Tobacco consumption is pervasive in Indonesia, with 6 out of 10 households in the country consuming tobacco. Smoking households, on average, divert a significant share (10.7%) of their monthly budget on tobacco products, which is higher than spending on staples, meat or vegetables. Nevertheless, evidence of the causal link between tobacco expenditure and spending on other commodities in Indonesia is limited.
This study aims to estimate the crowding-out effects of tobacco spending on the expenditure of other goods and services in Indonesia.
This research estimates the conditional Engel curve with three-stage least square regression, where the instrumental variable technique is applied to address the simultaneity of tobacco and total non-tobacco spending. The study employs a large-scale household budget survey from the Indonesian socioeconomic survey (Susenas) from 2017 to 2019, comprising over 900 000 households.
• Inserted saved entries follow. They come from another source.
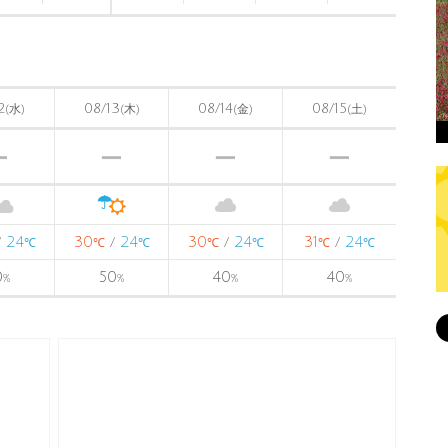
〉
2
08/13
08/14
08/15
(水)
(木)
(金)
(土)
24
30
24
30
24
31
24
/
/
/
/
℃
℃
℃
℃
℃
℃
℃
0
50
40
40
%
%
%
%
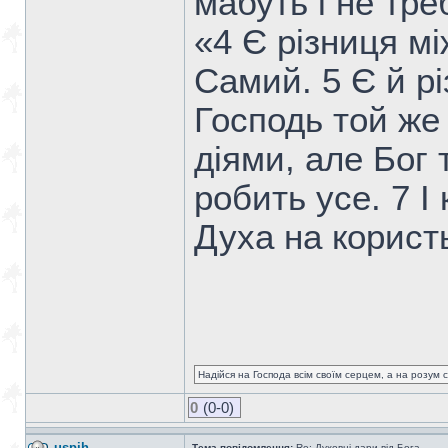
мабуть і не тре
«4 Є різниця м
Самий. 5 Є й р
Господь той же
діями, але Бог 
робить усе. 7 
Духа на користь
Надійся на Господа всім своїм серцем, а на розум св
0
(0-0)
uspih
Тема повідомлення:
Re: Духовні дари від Бога.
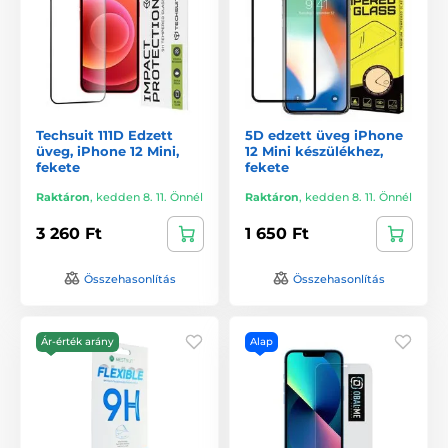
Techsuit 111D Edzett
5D edzett üveg iPhone
üveg, iPhone 12 Mini,
12 Mini készülékhez,
fekete
fekete
Raktáron
,
kedden 8. 11. Önnél
Raktáron
,
kedden 8. 11. Önnél
3 260 Ft
1 650 Ft
Összehasonlítás
Összehasonlítás
Ár-érték arány
Alap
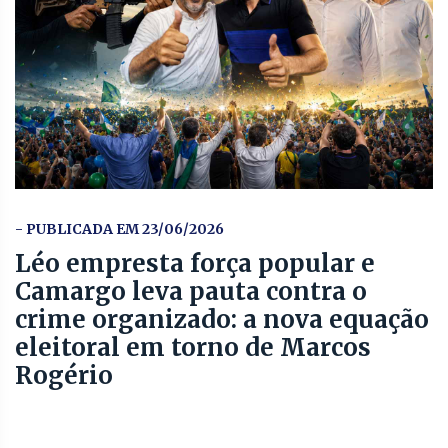
- PUBLICADA EM 23/06/2026
Léo empresta força popular e
Camargo leva pauta contra o
crime organizado: a nova equação
eleitoral em torno de Marcos
Rogério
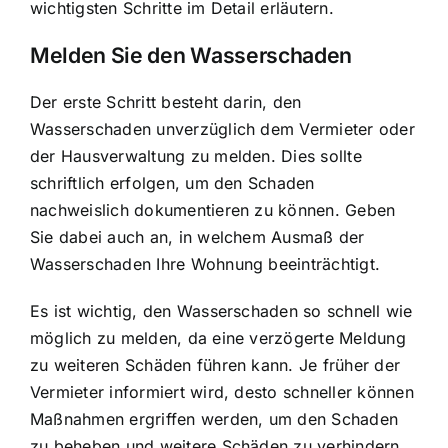
wichtigsten Schritte im Detail erläutern.
Melden Sie den Wasserschaden
Der erste Schritt besteht darin, den
Wasserschaden unverzüglich dem Vermieter oder
der Hausverwaltung zu melden. Dies sollte
schriftlich erfolgen, um den Schaden
nachweislich dokumentieren zu können. Geben
Sie dabei auch an, in welchem Ausmaß der
Wasserschaden Ihre Wohnung beeinträchtigt.
Es ist wichtig, den Wasserschaden so schnell wie
möglich zu melden, da eine verzögerte Meldung
zu weiteren Schäden führen kann. Je früher der
Vermieter informiert wird, desto schneller können
Maßnahmen ergriffen werden, um den Schaden
zu beheben und weitere Schäden zu verhindern.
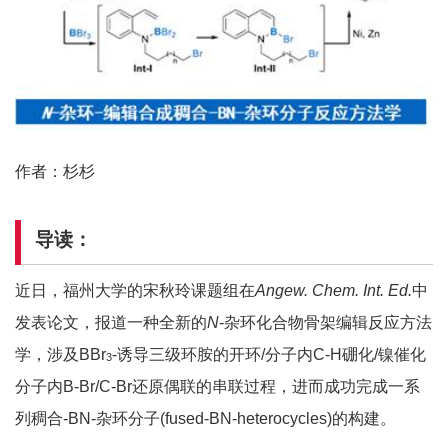
作者：杉杉
导读：
近日，福州大学的宋秋玲课题组在
Angew. Chem. Int. Ed.
中
发表论文，报道一种全新的
N
-杂环化合物骨架编辑反应方法
学，涉及BBr
-诱导三级环胺的开环/分子内C-H硼化/镍催化
3
分子内B-Br/C-Br还原偶联的串联过程，进而成功完成一系
列稠合-BN-杂环分子(fused-BN-heterocycles)的构建。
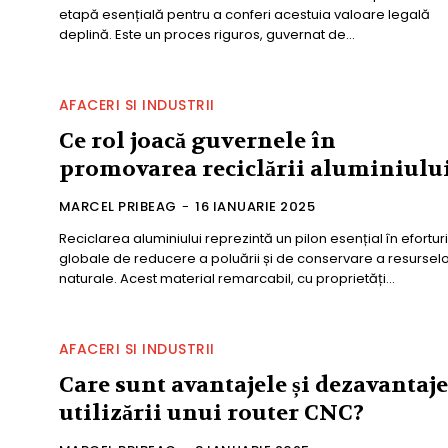
etapă esențială pentru a conferi acestuia valoare legală
deplină. Este un proces riguros, guvernat de...
AFACERI SI INDUSTRII
Ce rol joacă guvernele în
promovarea reciclării aluminiulu
MARCEL PRIBEAG
-
16 IANUARIE 2025
Reciclarea aluminiului reprezintă un pilon esențial în eforturi
globale de reducere a poluării și de conservare a resurselo
naturale. Acest material remarcabil, cu proprietăți...
AFACERI SI INDUSTRII
Care sunt avantajele și dezavantaje
utilizării unui router CNC?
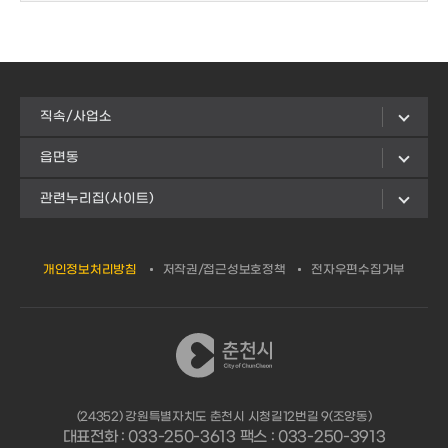
직속/사업소
읍면동
관련누리집(사이트)
개인정보처리방침
저작권/접근성보호정책
전자우편수집거부
(24352) 강원특별자치도 춘천시 시청길12번길 9(조양동)
대표전화 : 033-250-3613 팩스 : 033-250-3913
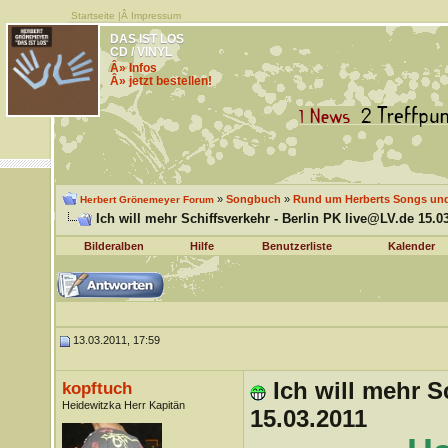
Startseite
|Â
Impressum
DAS IST LOS
CD / VINYL
Â» Infos
Â» jetzt bestellen!
»
Songbuch
»
Rund um Herberts Songs un
Herbert Grönemeyer Forum
Ich will mehr Schiffsverkehr - Berlin PK live@LV.de 15.0
Bilderalben
Hilfe
Benutzerliste
Kalender
13.03.2011, 17:59
Ich will mehr S
kopftuch
Heidewitzka Herr Kapitän
15.03.2011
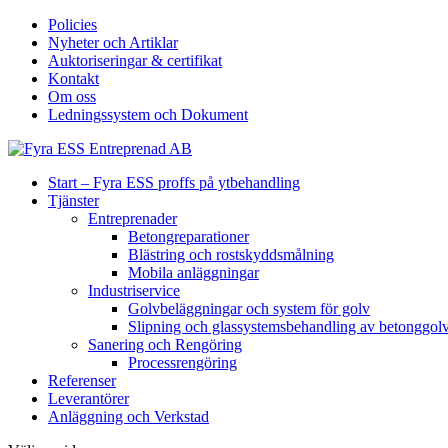
Policies
Nyheter och Artiklar
Auktoriseringar & certifikat
Kontakt
Om oss
Ledningssystem och Dokument
Start – Fyra ESS proffs på ytbehandling
Tjänster
Entreprenader
Betongreparationer
Blästring och rostskyddsmålning
Mobila anläggningar
Industriservice
Golvbeläggningar och system för golv
Slipning och glassystemsbehandling av betonggol
Sanering och Rengöring
Processrengöring
Referenser
Leverantörer
Anläggning och Verkstad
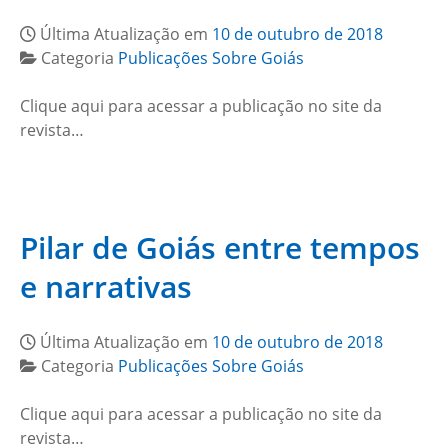
Última Atualização em
10 de outubro de 2018
Categoria
Publicações Sobre Goiás
Clique aqui para acessar a publicação no site da
revista…
Pilar de Goiás entre tempos
e narrativas
Última Atualização em
10 de outubro de 2018
Categoria
Publicações Sobre Goiás
Clique aqui para acessar a publicação no site da
revista…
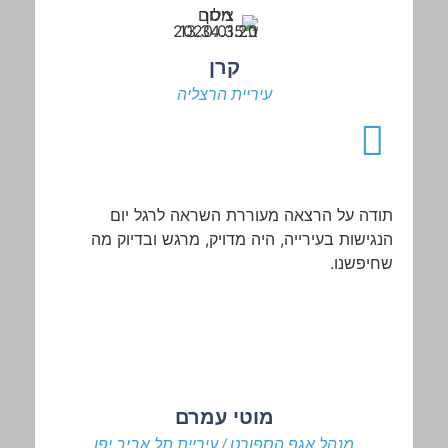
קרן
עיריית הרצליה
תודה
על
הרצאה
מעוררת
השראה
לרגל
יום
הנגישות
בעירייה
,
היה
מדויק, מרגש ובדיוק
מה
שחיפשנו.
מוטי עמרם
מנהל אגף הספורט / עיריית תל אביב יפו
Tobacco spending crowds out the share of a household’s budget allocated for food, such as spending on staples, meat, dairy, vegetables and fruits. Moreover, tobacco spending also reduces the share of expenditure spent on non-food commodities, such as clothing, housing, utilities, durable and non-durable goods, education, healthcare and entertainment, although its effect is not as large as the crowding out on food. The analysis shows that the crowding-out effects of tobacco are observed across low-income, middle-income and high-income households. In addition, the simulation suggests that reducing tobacco expenditure will increase household spending on essential needs.